Data items

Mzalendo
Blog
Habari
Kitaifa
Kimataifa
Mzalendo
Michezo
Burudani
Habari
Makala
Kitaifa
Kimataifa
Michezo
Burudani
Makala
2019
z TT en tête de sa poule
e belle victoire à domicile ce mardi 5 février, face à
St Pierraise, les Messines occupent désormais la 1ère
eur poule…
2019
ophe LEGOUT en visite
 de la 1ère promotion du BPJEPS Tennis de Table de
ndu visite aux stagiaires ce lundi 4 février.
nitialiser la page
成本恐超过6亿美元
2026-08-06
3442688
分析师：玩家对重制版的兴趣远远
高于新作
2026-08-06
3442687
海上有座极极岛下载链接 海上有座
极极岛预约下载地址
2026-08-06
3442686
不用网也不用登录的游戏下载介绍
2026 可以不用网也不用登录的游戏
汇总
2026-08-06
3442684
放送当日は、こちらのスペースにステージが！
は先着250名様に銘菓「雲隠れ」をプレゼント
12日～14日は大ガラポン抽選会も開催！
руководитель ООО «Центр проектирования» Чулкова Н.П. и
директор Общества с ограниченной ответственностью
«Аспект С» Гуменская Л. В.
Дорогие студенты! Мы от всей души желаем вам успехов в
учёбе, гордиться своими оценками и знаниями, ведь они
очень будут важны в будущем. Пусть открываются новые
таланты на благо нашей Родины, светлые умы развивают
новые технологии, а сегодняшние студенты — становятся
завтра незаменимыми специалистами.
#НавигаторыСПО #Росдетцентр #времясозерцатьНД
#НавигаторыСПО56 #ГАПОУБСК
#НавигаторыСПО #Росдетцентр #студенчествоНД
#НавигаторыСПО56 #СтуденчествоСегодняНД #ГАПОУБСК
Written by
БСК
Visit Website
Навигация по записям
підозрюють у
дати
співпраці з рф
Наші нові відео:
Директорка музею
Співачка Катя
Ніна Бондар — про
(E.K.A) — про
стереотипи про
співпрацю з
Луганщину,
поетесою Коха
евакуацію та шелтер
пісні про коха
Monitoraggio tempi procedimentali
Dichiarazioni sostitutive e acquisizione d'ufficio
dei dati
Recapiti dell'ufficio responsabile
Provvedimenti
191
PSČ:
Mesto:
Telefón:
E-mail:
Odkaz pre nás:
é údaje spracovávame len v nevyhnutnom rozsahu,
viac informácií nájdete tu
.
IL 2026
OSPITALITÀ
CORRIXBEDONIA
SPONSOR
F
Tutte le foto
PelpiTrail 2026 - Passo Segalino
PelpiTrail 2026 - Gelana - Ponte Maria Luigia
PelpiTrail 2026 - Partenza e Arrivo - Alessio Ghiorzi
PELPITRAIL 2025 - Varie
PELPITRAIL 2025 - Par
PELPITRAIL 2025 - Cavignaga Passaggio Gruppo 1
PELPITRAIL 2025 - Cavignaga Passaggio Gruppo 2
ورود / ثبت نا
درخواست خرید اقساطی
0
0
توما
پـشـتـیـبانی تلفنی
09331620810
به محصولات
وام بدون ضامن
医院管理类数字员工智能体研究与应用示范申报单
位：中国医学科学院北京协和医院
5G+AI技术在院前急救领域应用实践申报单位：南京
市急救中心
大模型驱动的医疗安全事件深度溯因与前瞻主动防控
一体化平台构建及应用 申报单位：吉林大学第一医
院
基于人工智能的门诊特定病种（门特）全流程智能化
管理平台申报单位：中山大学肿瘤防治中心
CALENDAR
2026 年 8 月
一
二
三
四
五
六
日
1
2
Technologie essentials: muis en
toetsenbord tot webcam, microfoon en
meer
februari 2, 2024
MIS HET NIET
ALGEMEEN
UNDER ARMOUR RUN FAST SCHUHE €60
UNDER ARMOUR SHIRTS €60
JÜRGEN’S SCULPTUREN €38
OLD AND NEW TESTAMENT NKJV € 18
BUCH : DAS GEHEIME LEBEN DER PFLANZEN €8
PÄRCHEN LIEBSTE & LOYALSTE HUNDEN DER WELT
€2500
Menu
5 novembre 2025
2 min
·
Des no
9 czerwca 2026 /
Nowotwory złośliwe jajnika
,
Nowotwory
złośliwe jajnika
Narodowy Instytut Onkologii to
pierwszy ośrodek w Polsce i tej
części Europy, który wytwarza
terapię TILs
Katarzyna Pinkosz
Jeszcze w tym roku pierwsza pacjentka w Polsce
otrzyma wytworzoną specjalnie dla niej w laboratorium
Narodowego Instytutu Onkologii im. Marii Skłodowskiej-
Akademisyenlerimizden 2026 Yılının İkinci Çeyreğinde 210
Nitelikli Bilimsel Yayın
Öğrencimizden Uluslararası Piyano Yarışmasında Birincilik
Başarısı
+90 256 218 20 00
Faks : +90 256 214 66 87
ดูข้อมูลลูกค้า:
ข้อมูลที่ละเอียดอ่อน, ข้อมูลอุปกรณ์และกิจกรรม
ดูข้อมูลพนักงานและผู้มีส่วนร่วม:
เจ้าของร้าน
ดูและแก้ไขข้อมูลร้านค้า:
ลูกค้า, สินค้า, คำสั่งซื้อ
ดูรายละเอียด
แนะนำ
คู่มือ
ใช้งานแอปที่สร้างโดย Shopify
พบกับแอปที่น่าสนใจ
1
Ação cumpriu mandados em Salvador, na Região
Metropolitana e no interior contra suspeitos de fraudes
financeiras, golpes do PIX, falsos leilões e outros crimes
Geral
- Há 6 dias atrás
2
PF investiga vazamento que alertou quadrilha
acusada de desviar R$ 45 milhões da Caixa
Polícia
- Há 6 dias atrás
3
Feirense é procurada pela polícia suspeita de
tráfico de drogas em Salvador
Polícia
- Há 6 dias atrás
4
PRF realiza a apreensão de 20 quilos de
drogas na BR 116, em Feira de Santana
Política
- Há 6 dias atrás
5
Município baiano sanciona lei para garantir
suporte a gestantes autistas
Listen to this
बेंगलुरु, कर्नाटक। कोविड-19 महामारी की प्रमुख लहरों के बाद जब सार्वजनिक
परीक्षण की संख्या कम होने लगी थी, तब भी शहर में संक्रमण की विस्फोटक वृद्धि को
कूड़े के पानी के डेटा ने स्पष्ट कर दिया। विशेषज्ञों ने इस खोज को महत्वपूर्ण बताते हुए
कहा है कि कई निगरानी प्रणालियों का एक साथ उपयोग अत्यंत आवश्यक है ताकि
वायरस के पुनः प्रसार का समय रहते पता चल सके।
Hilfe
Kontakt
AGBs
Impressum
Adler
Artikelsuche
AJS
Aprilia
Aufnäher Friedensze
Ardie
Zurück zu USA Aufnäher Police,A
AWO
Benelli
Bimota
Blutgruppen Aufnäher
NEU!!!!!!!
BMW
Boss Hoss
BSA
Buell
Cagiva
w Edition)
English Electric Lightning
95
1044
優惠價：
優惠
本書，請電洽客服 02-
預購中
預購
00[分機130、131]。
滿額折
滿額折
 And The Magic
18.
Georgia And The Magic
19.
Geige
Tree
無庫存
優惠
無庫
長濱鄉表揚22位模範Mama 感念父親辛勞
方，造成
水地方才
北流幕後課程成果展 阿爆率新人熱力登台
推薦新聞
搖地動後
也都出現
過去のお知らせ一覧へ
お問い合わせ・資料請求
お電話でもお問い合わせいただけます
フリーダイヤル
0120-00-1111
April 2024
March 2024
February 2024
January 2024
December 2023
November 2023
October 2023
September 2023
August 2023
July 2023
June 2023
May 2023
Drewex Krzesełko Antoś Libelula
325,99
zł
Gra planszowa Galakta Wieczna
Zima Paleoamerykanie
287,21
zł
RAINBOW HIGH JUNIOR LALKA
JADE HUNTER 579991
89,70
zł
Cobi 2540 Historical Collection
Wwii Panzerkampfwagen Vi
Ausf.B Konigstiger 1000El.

#### Description of the task:
From the entries, report every line in which the string "студенты" occurs.

#### Expected answer:
Дорогие студенты! Мы от всей души желаем вам успехов в
новые технологии, а сегодняшние студенты — становятся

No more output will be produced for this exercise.